Food can be cheap at Costco. Young, single people like cheap food. But what young, single person buying food only for herself needs four...

Share story

Food can be cheap at Costco. Young, single people like cheap food. But what young, single person buying food only for herself needs four pounds of peanut butter and a five-gallon keg of crackers?

A group of wholesale-savvy food-sharers have learned to outsmart the system — even if it means they have to go through the hassle of splitting up bulk-packaged groceries and complicated receipts with friends, neighbors or housemates in order to get the deals.

“When I’m at Costco, I think, this is so cheap I can’t not buy it,” says Rachel Dodson, 22, who shares her bulk-food purchases with her roommate and her neighbors in Queen Anne.

“Most of the time it works out really well,” says roommate Stevie Glaberson, 22. Like many bulk-grocery shoppers, Dodson learned to share the hard way. “I’ve gone down there without a plan and ended up spending the week shoving my face with 50 tomatoes or enchiladas or whatever, just so they didn’t go bad.”

While it’s relatively easy to share food with Glaberson, things get a little more complicated when Dodson tries to swap economy-size garlic salt with her neighbors.

“Certain foods are definitely easier than others,” says Dodson, who recently decanted half of a 5-pound bag of trail mix into zip-locking bags for one of her neighbors.

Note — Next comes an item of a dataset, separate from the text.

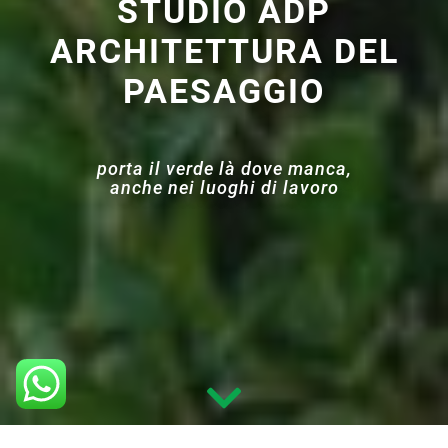
STUDIO ADP
ARCHITETTURA DEL
PAESAGGIO
porta il verde là dove manca,
anche nei luoghi di lavoro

“Last time we bought apples, we had to have an ‘apple draft.’ We laid them all out and then choose one at a time,” she explains.

But for Capitol Hill’s Jonah Burke, 26, who used to share food with his six housemates, all of whom paid for food separately, physically splitting up the bounty of groceries wasn’t the hassle. The problem was splitting up the cost. Burke’s seven-member household would make the pilgrimage to Costco about twice a semester, spending approximately $800 to $1,000 each time.

“Afterward, we’d have to go home and make an Excel spreadsheet,” Burke says. “We’d list how much everything cost in bulk, how much per item, and whether or not each person wanted some of it. It actually worked out really well.”

Burke’s most recent spreadsheet alphabetically lists 107 food items along the Y-axis, and members of the household along the X-axis. A household member would indicate he’d like to share, say, a “Barrel of Pretzels,” by placing a “1” in the column under his name, in the row labeled “Pretzel Barrel.” If only three of the seven-member household wanted to share the pretzels, that $5.99 would be split only in thirds.

“That way, no one was saddled with someone else’s indulgent purchases,” Burke says.

Despite the initial labor of creating a spreadsheet, Burke says that sharing the cost of wholesale bulk-quantity food was noticeably cheaper and easier than if each member of the household shopped at a local grocer each week.

But, he adds laughing, “It’s extremely embarrassing in retrospect. I can’t believe how anal we were.”

If decanting dried goods or enlisting Excel to figure out your grocery bill isn’t your bag, Dodson advocates at least sharing the annual dues, which range between $50 and $100, depending on membership status, of a Costco Club membership.

According to Costco Club rules, two people living under the same roof, regardless of their relationship, can share a single Gold Star membership.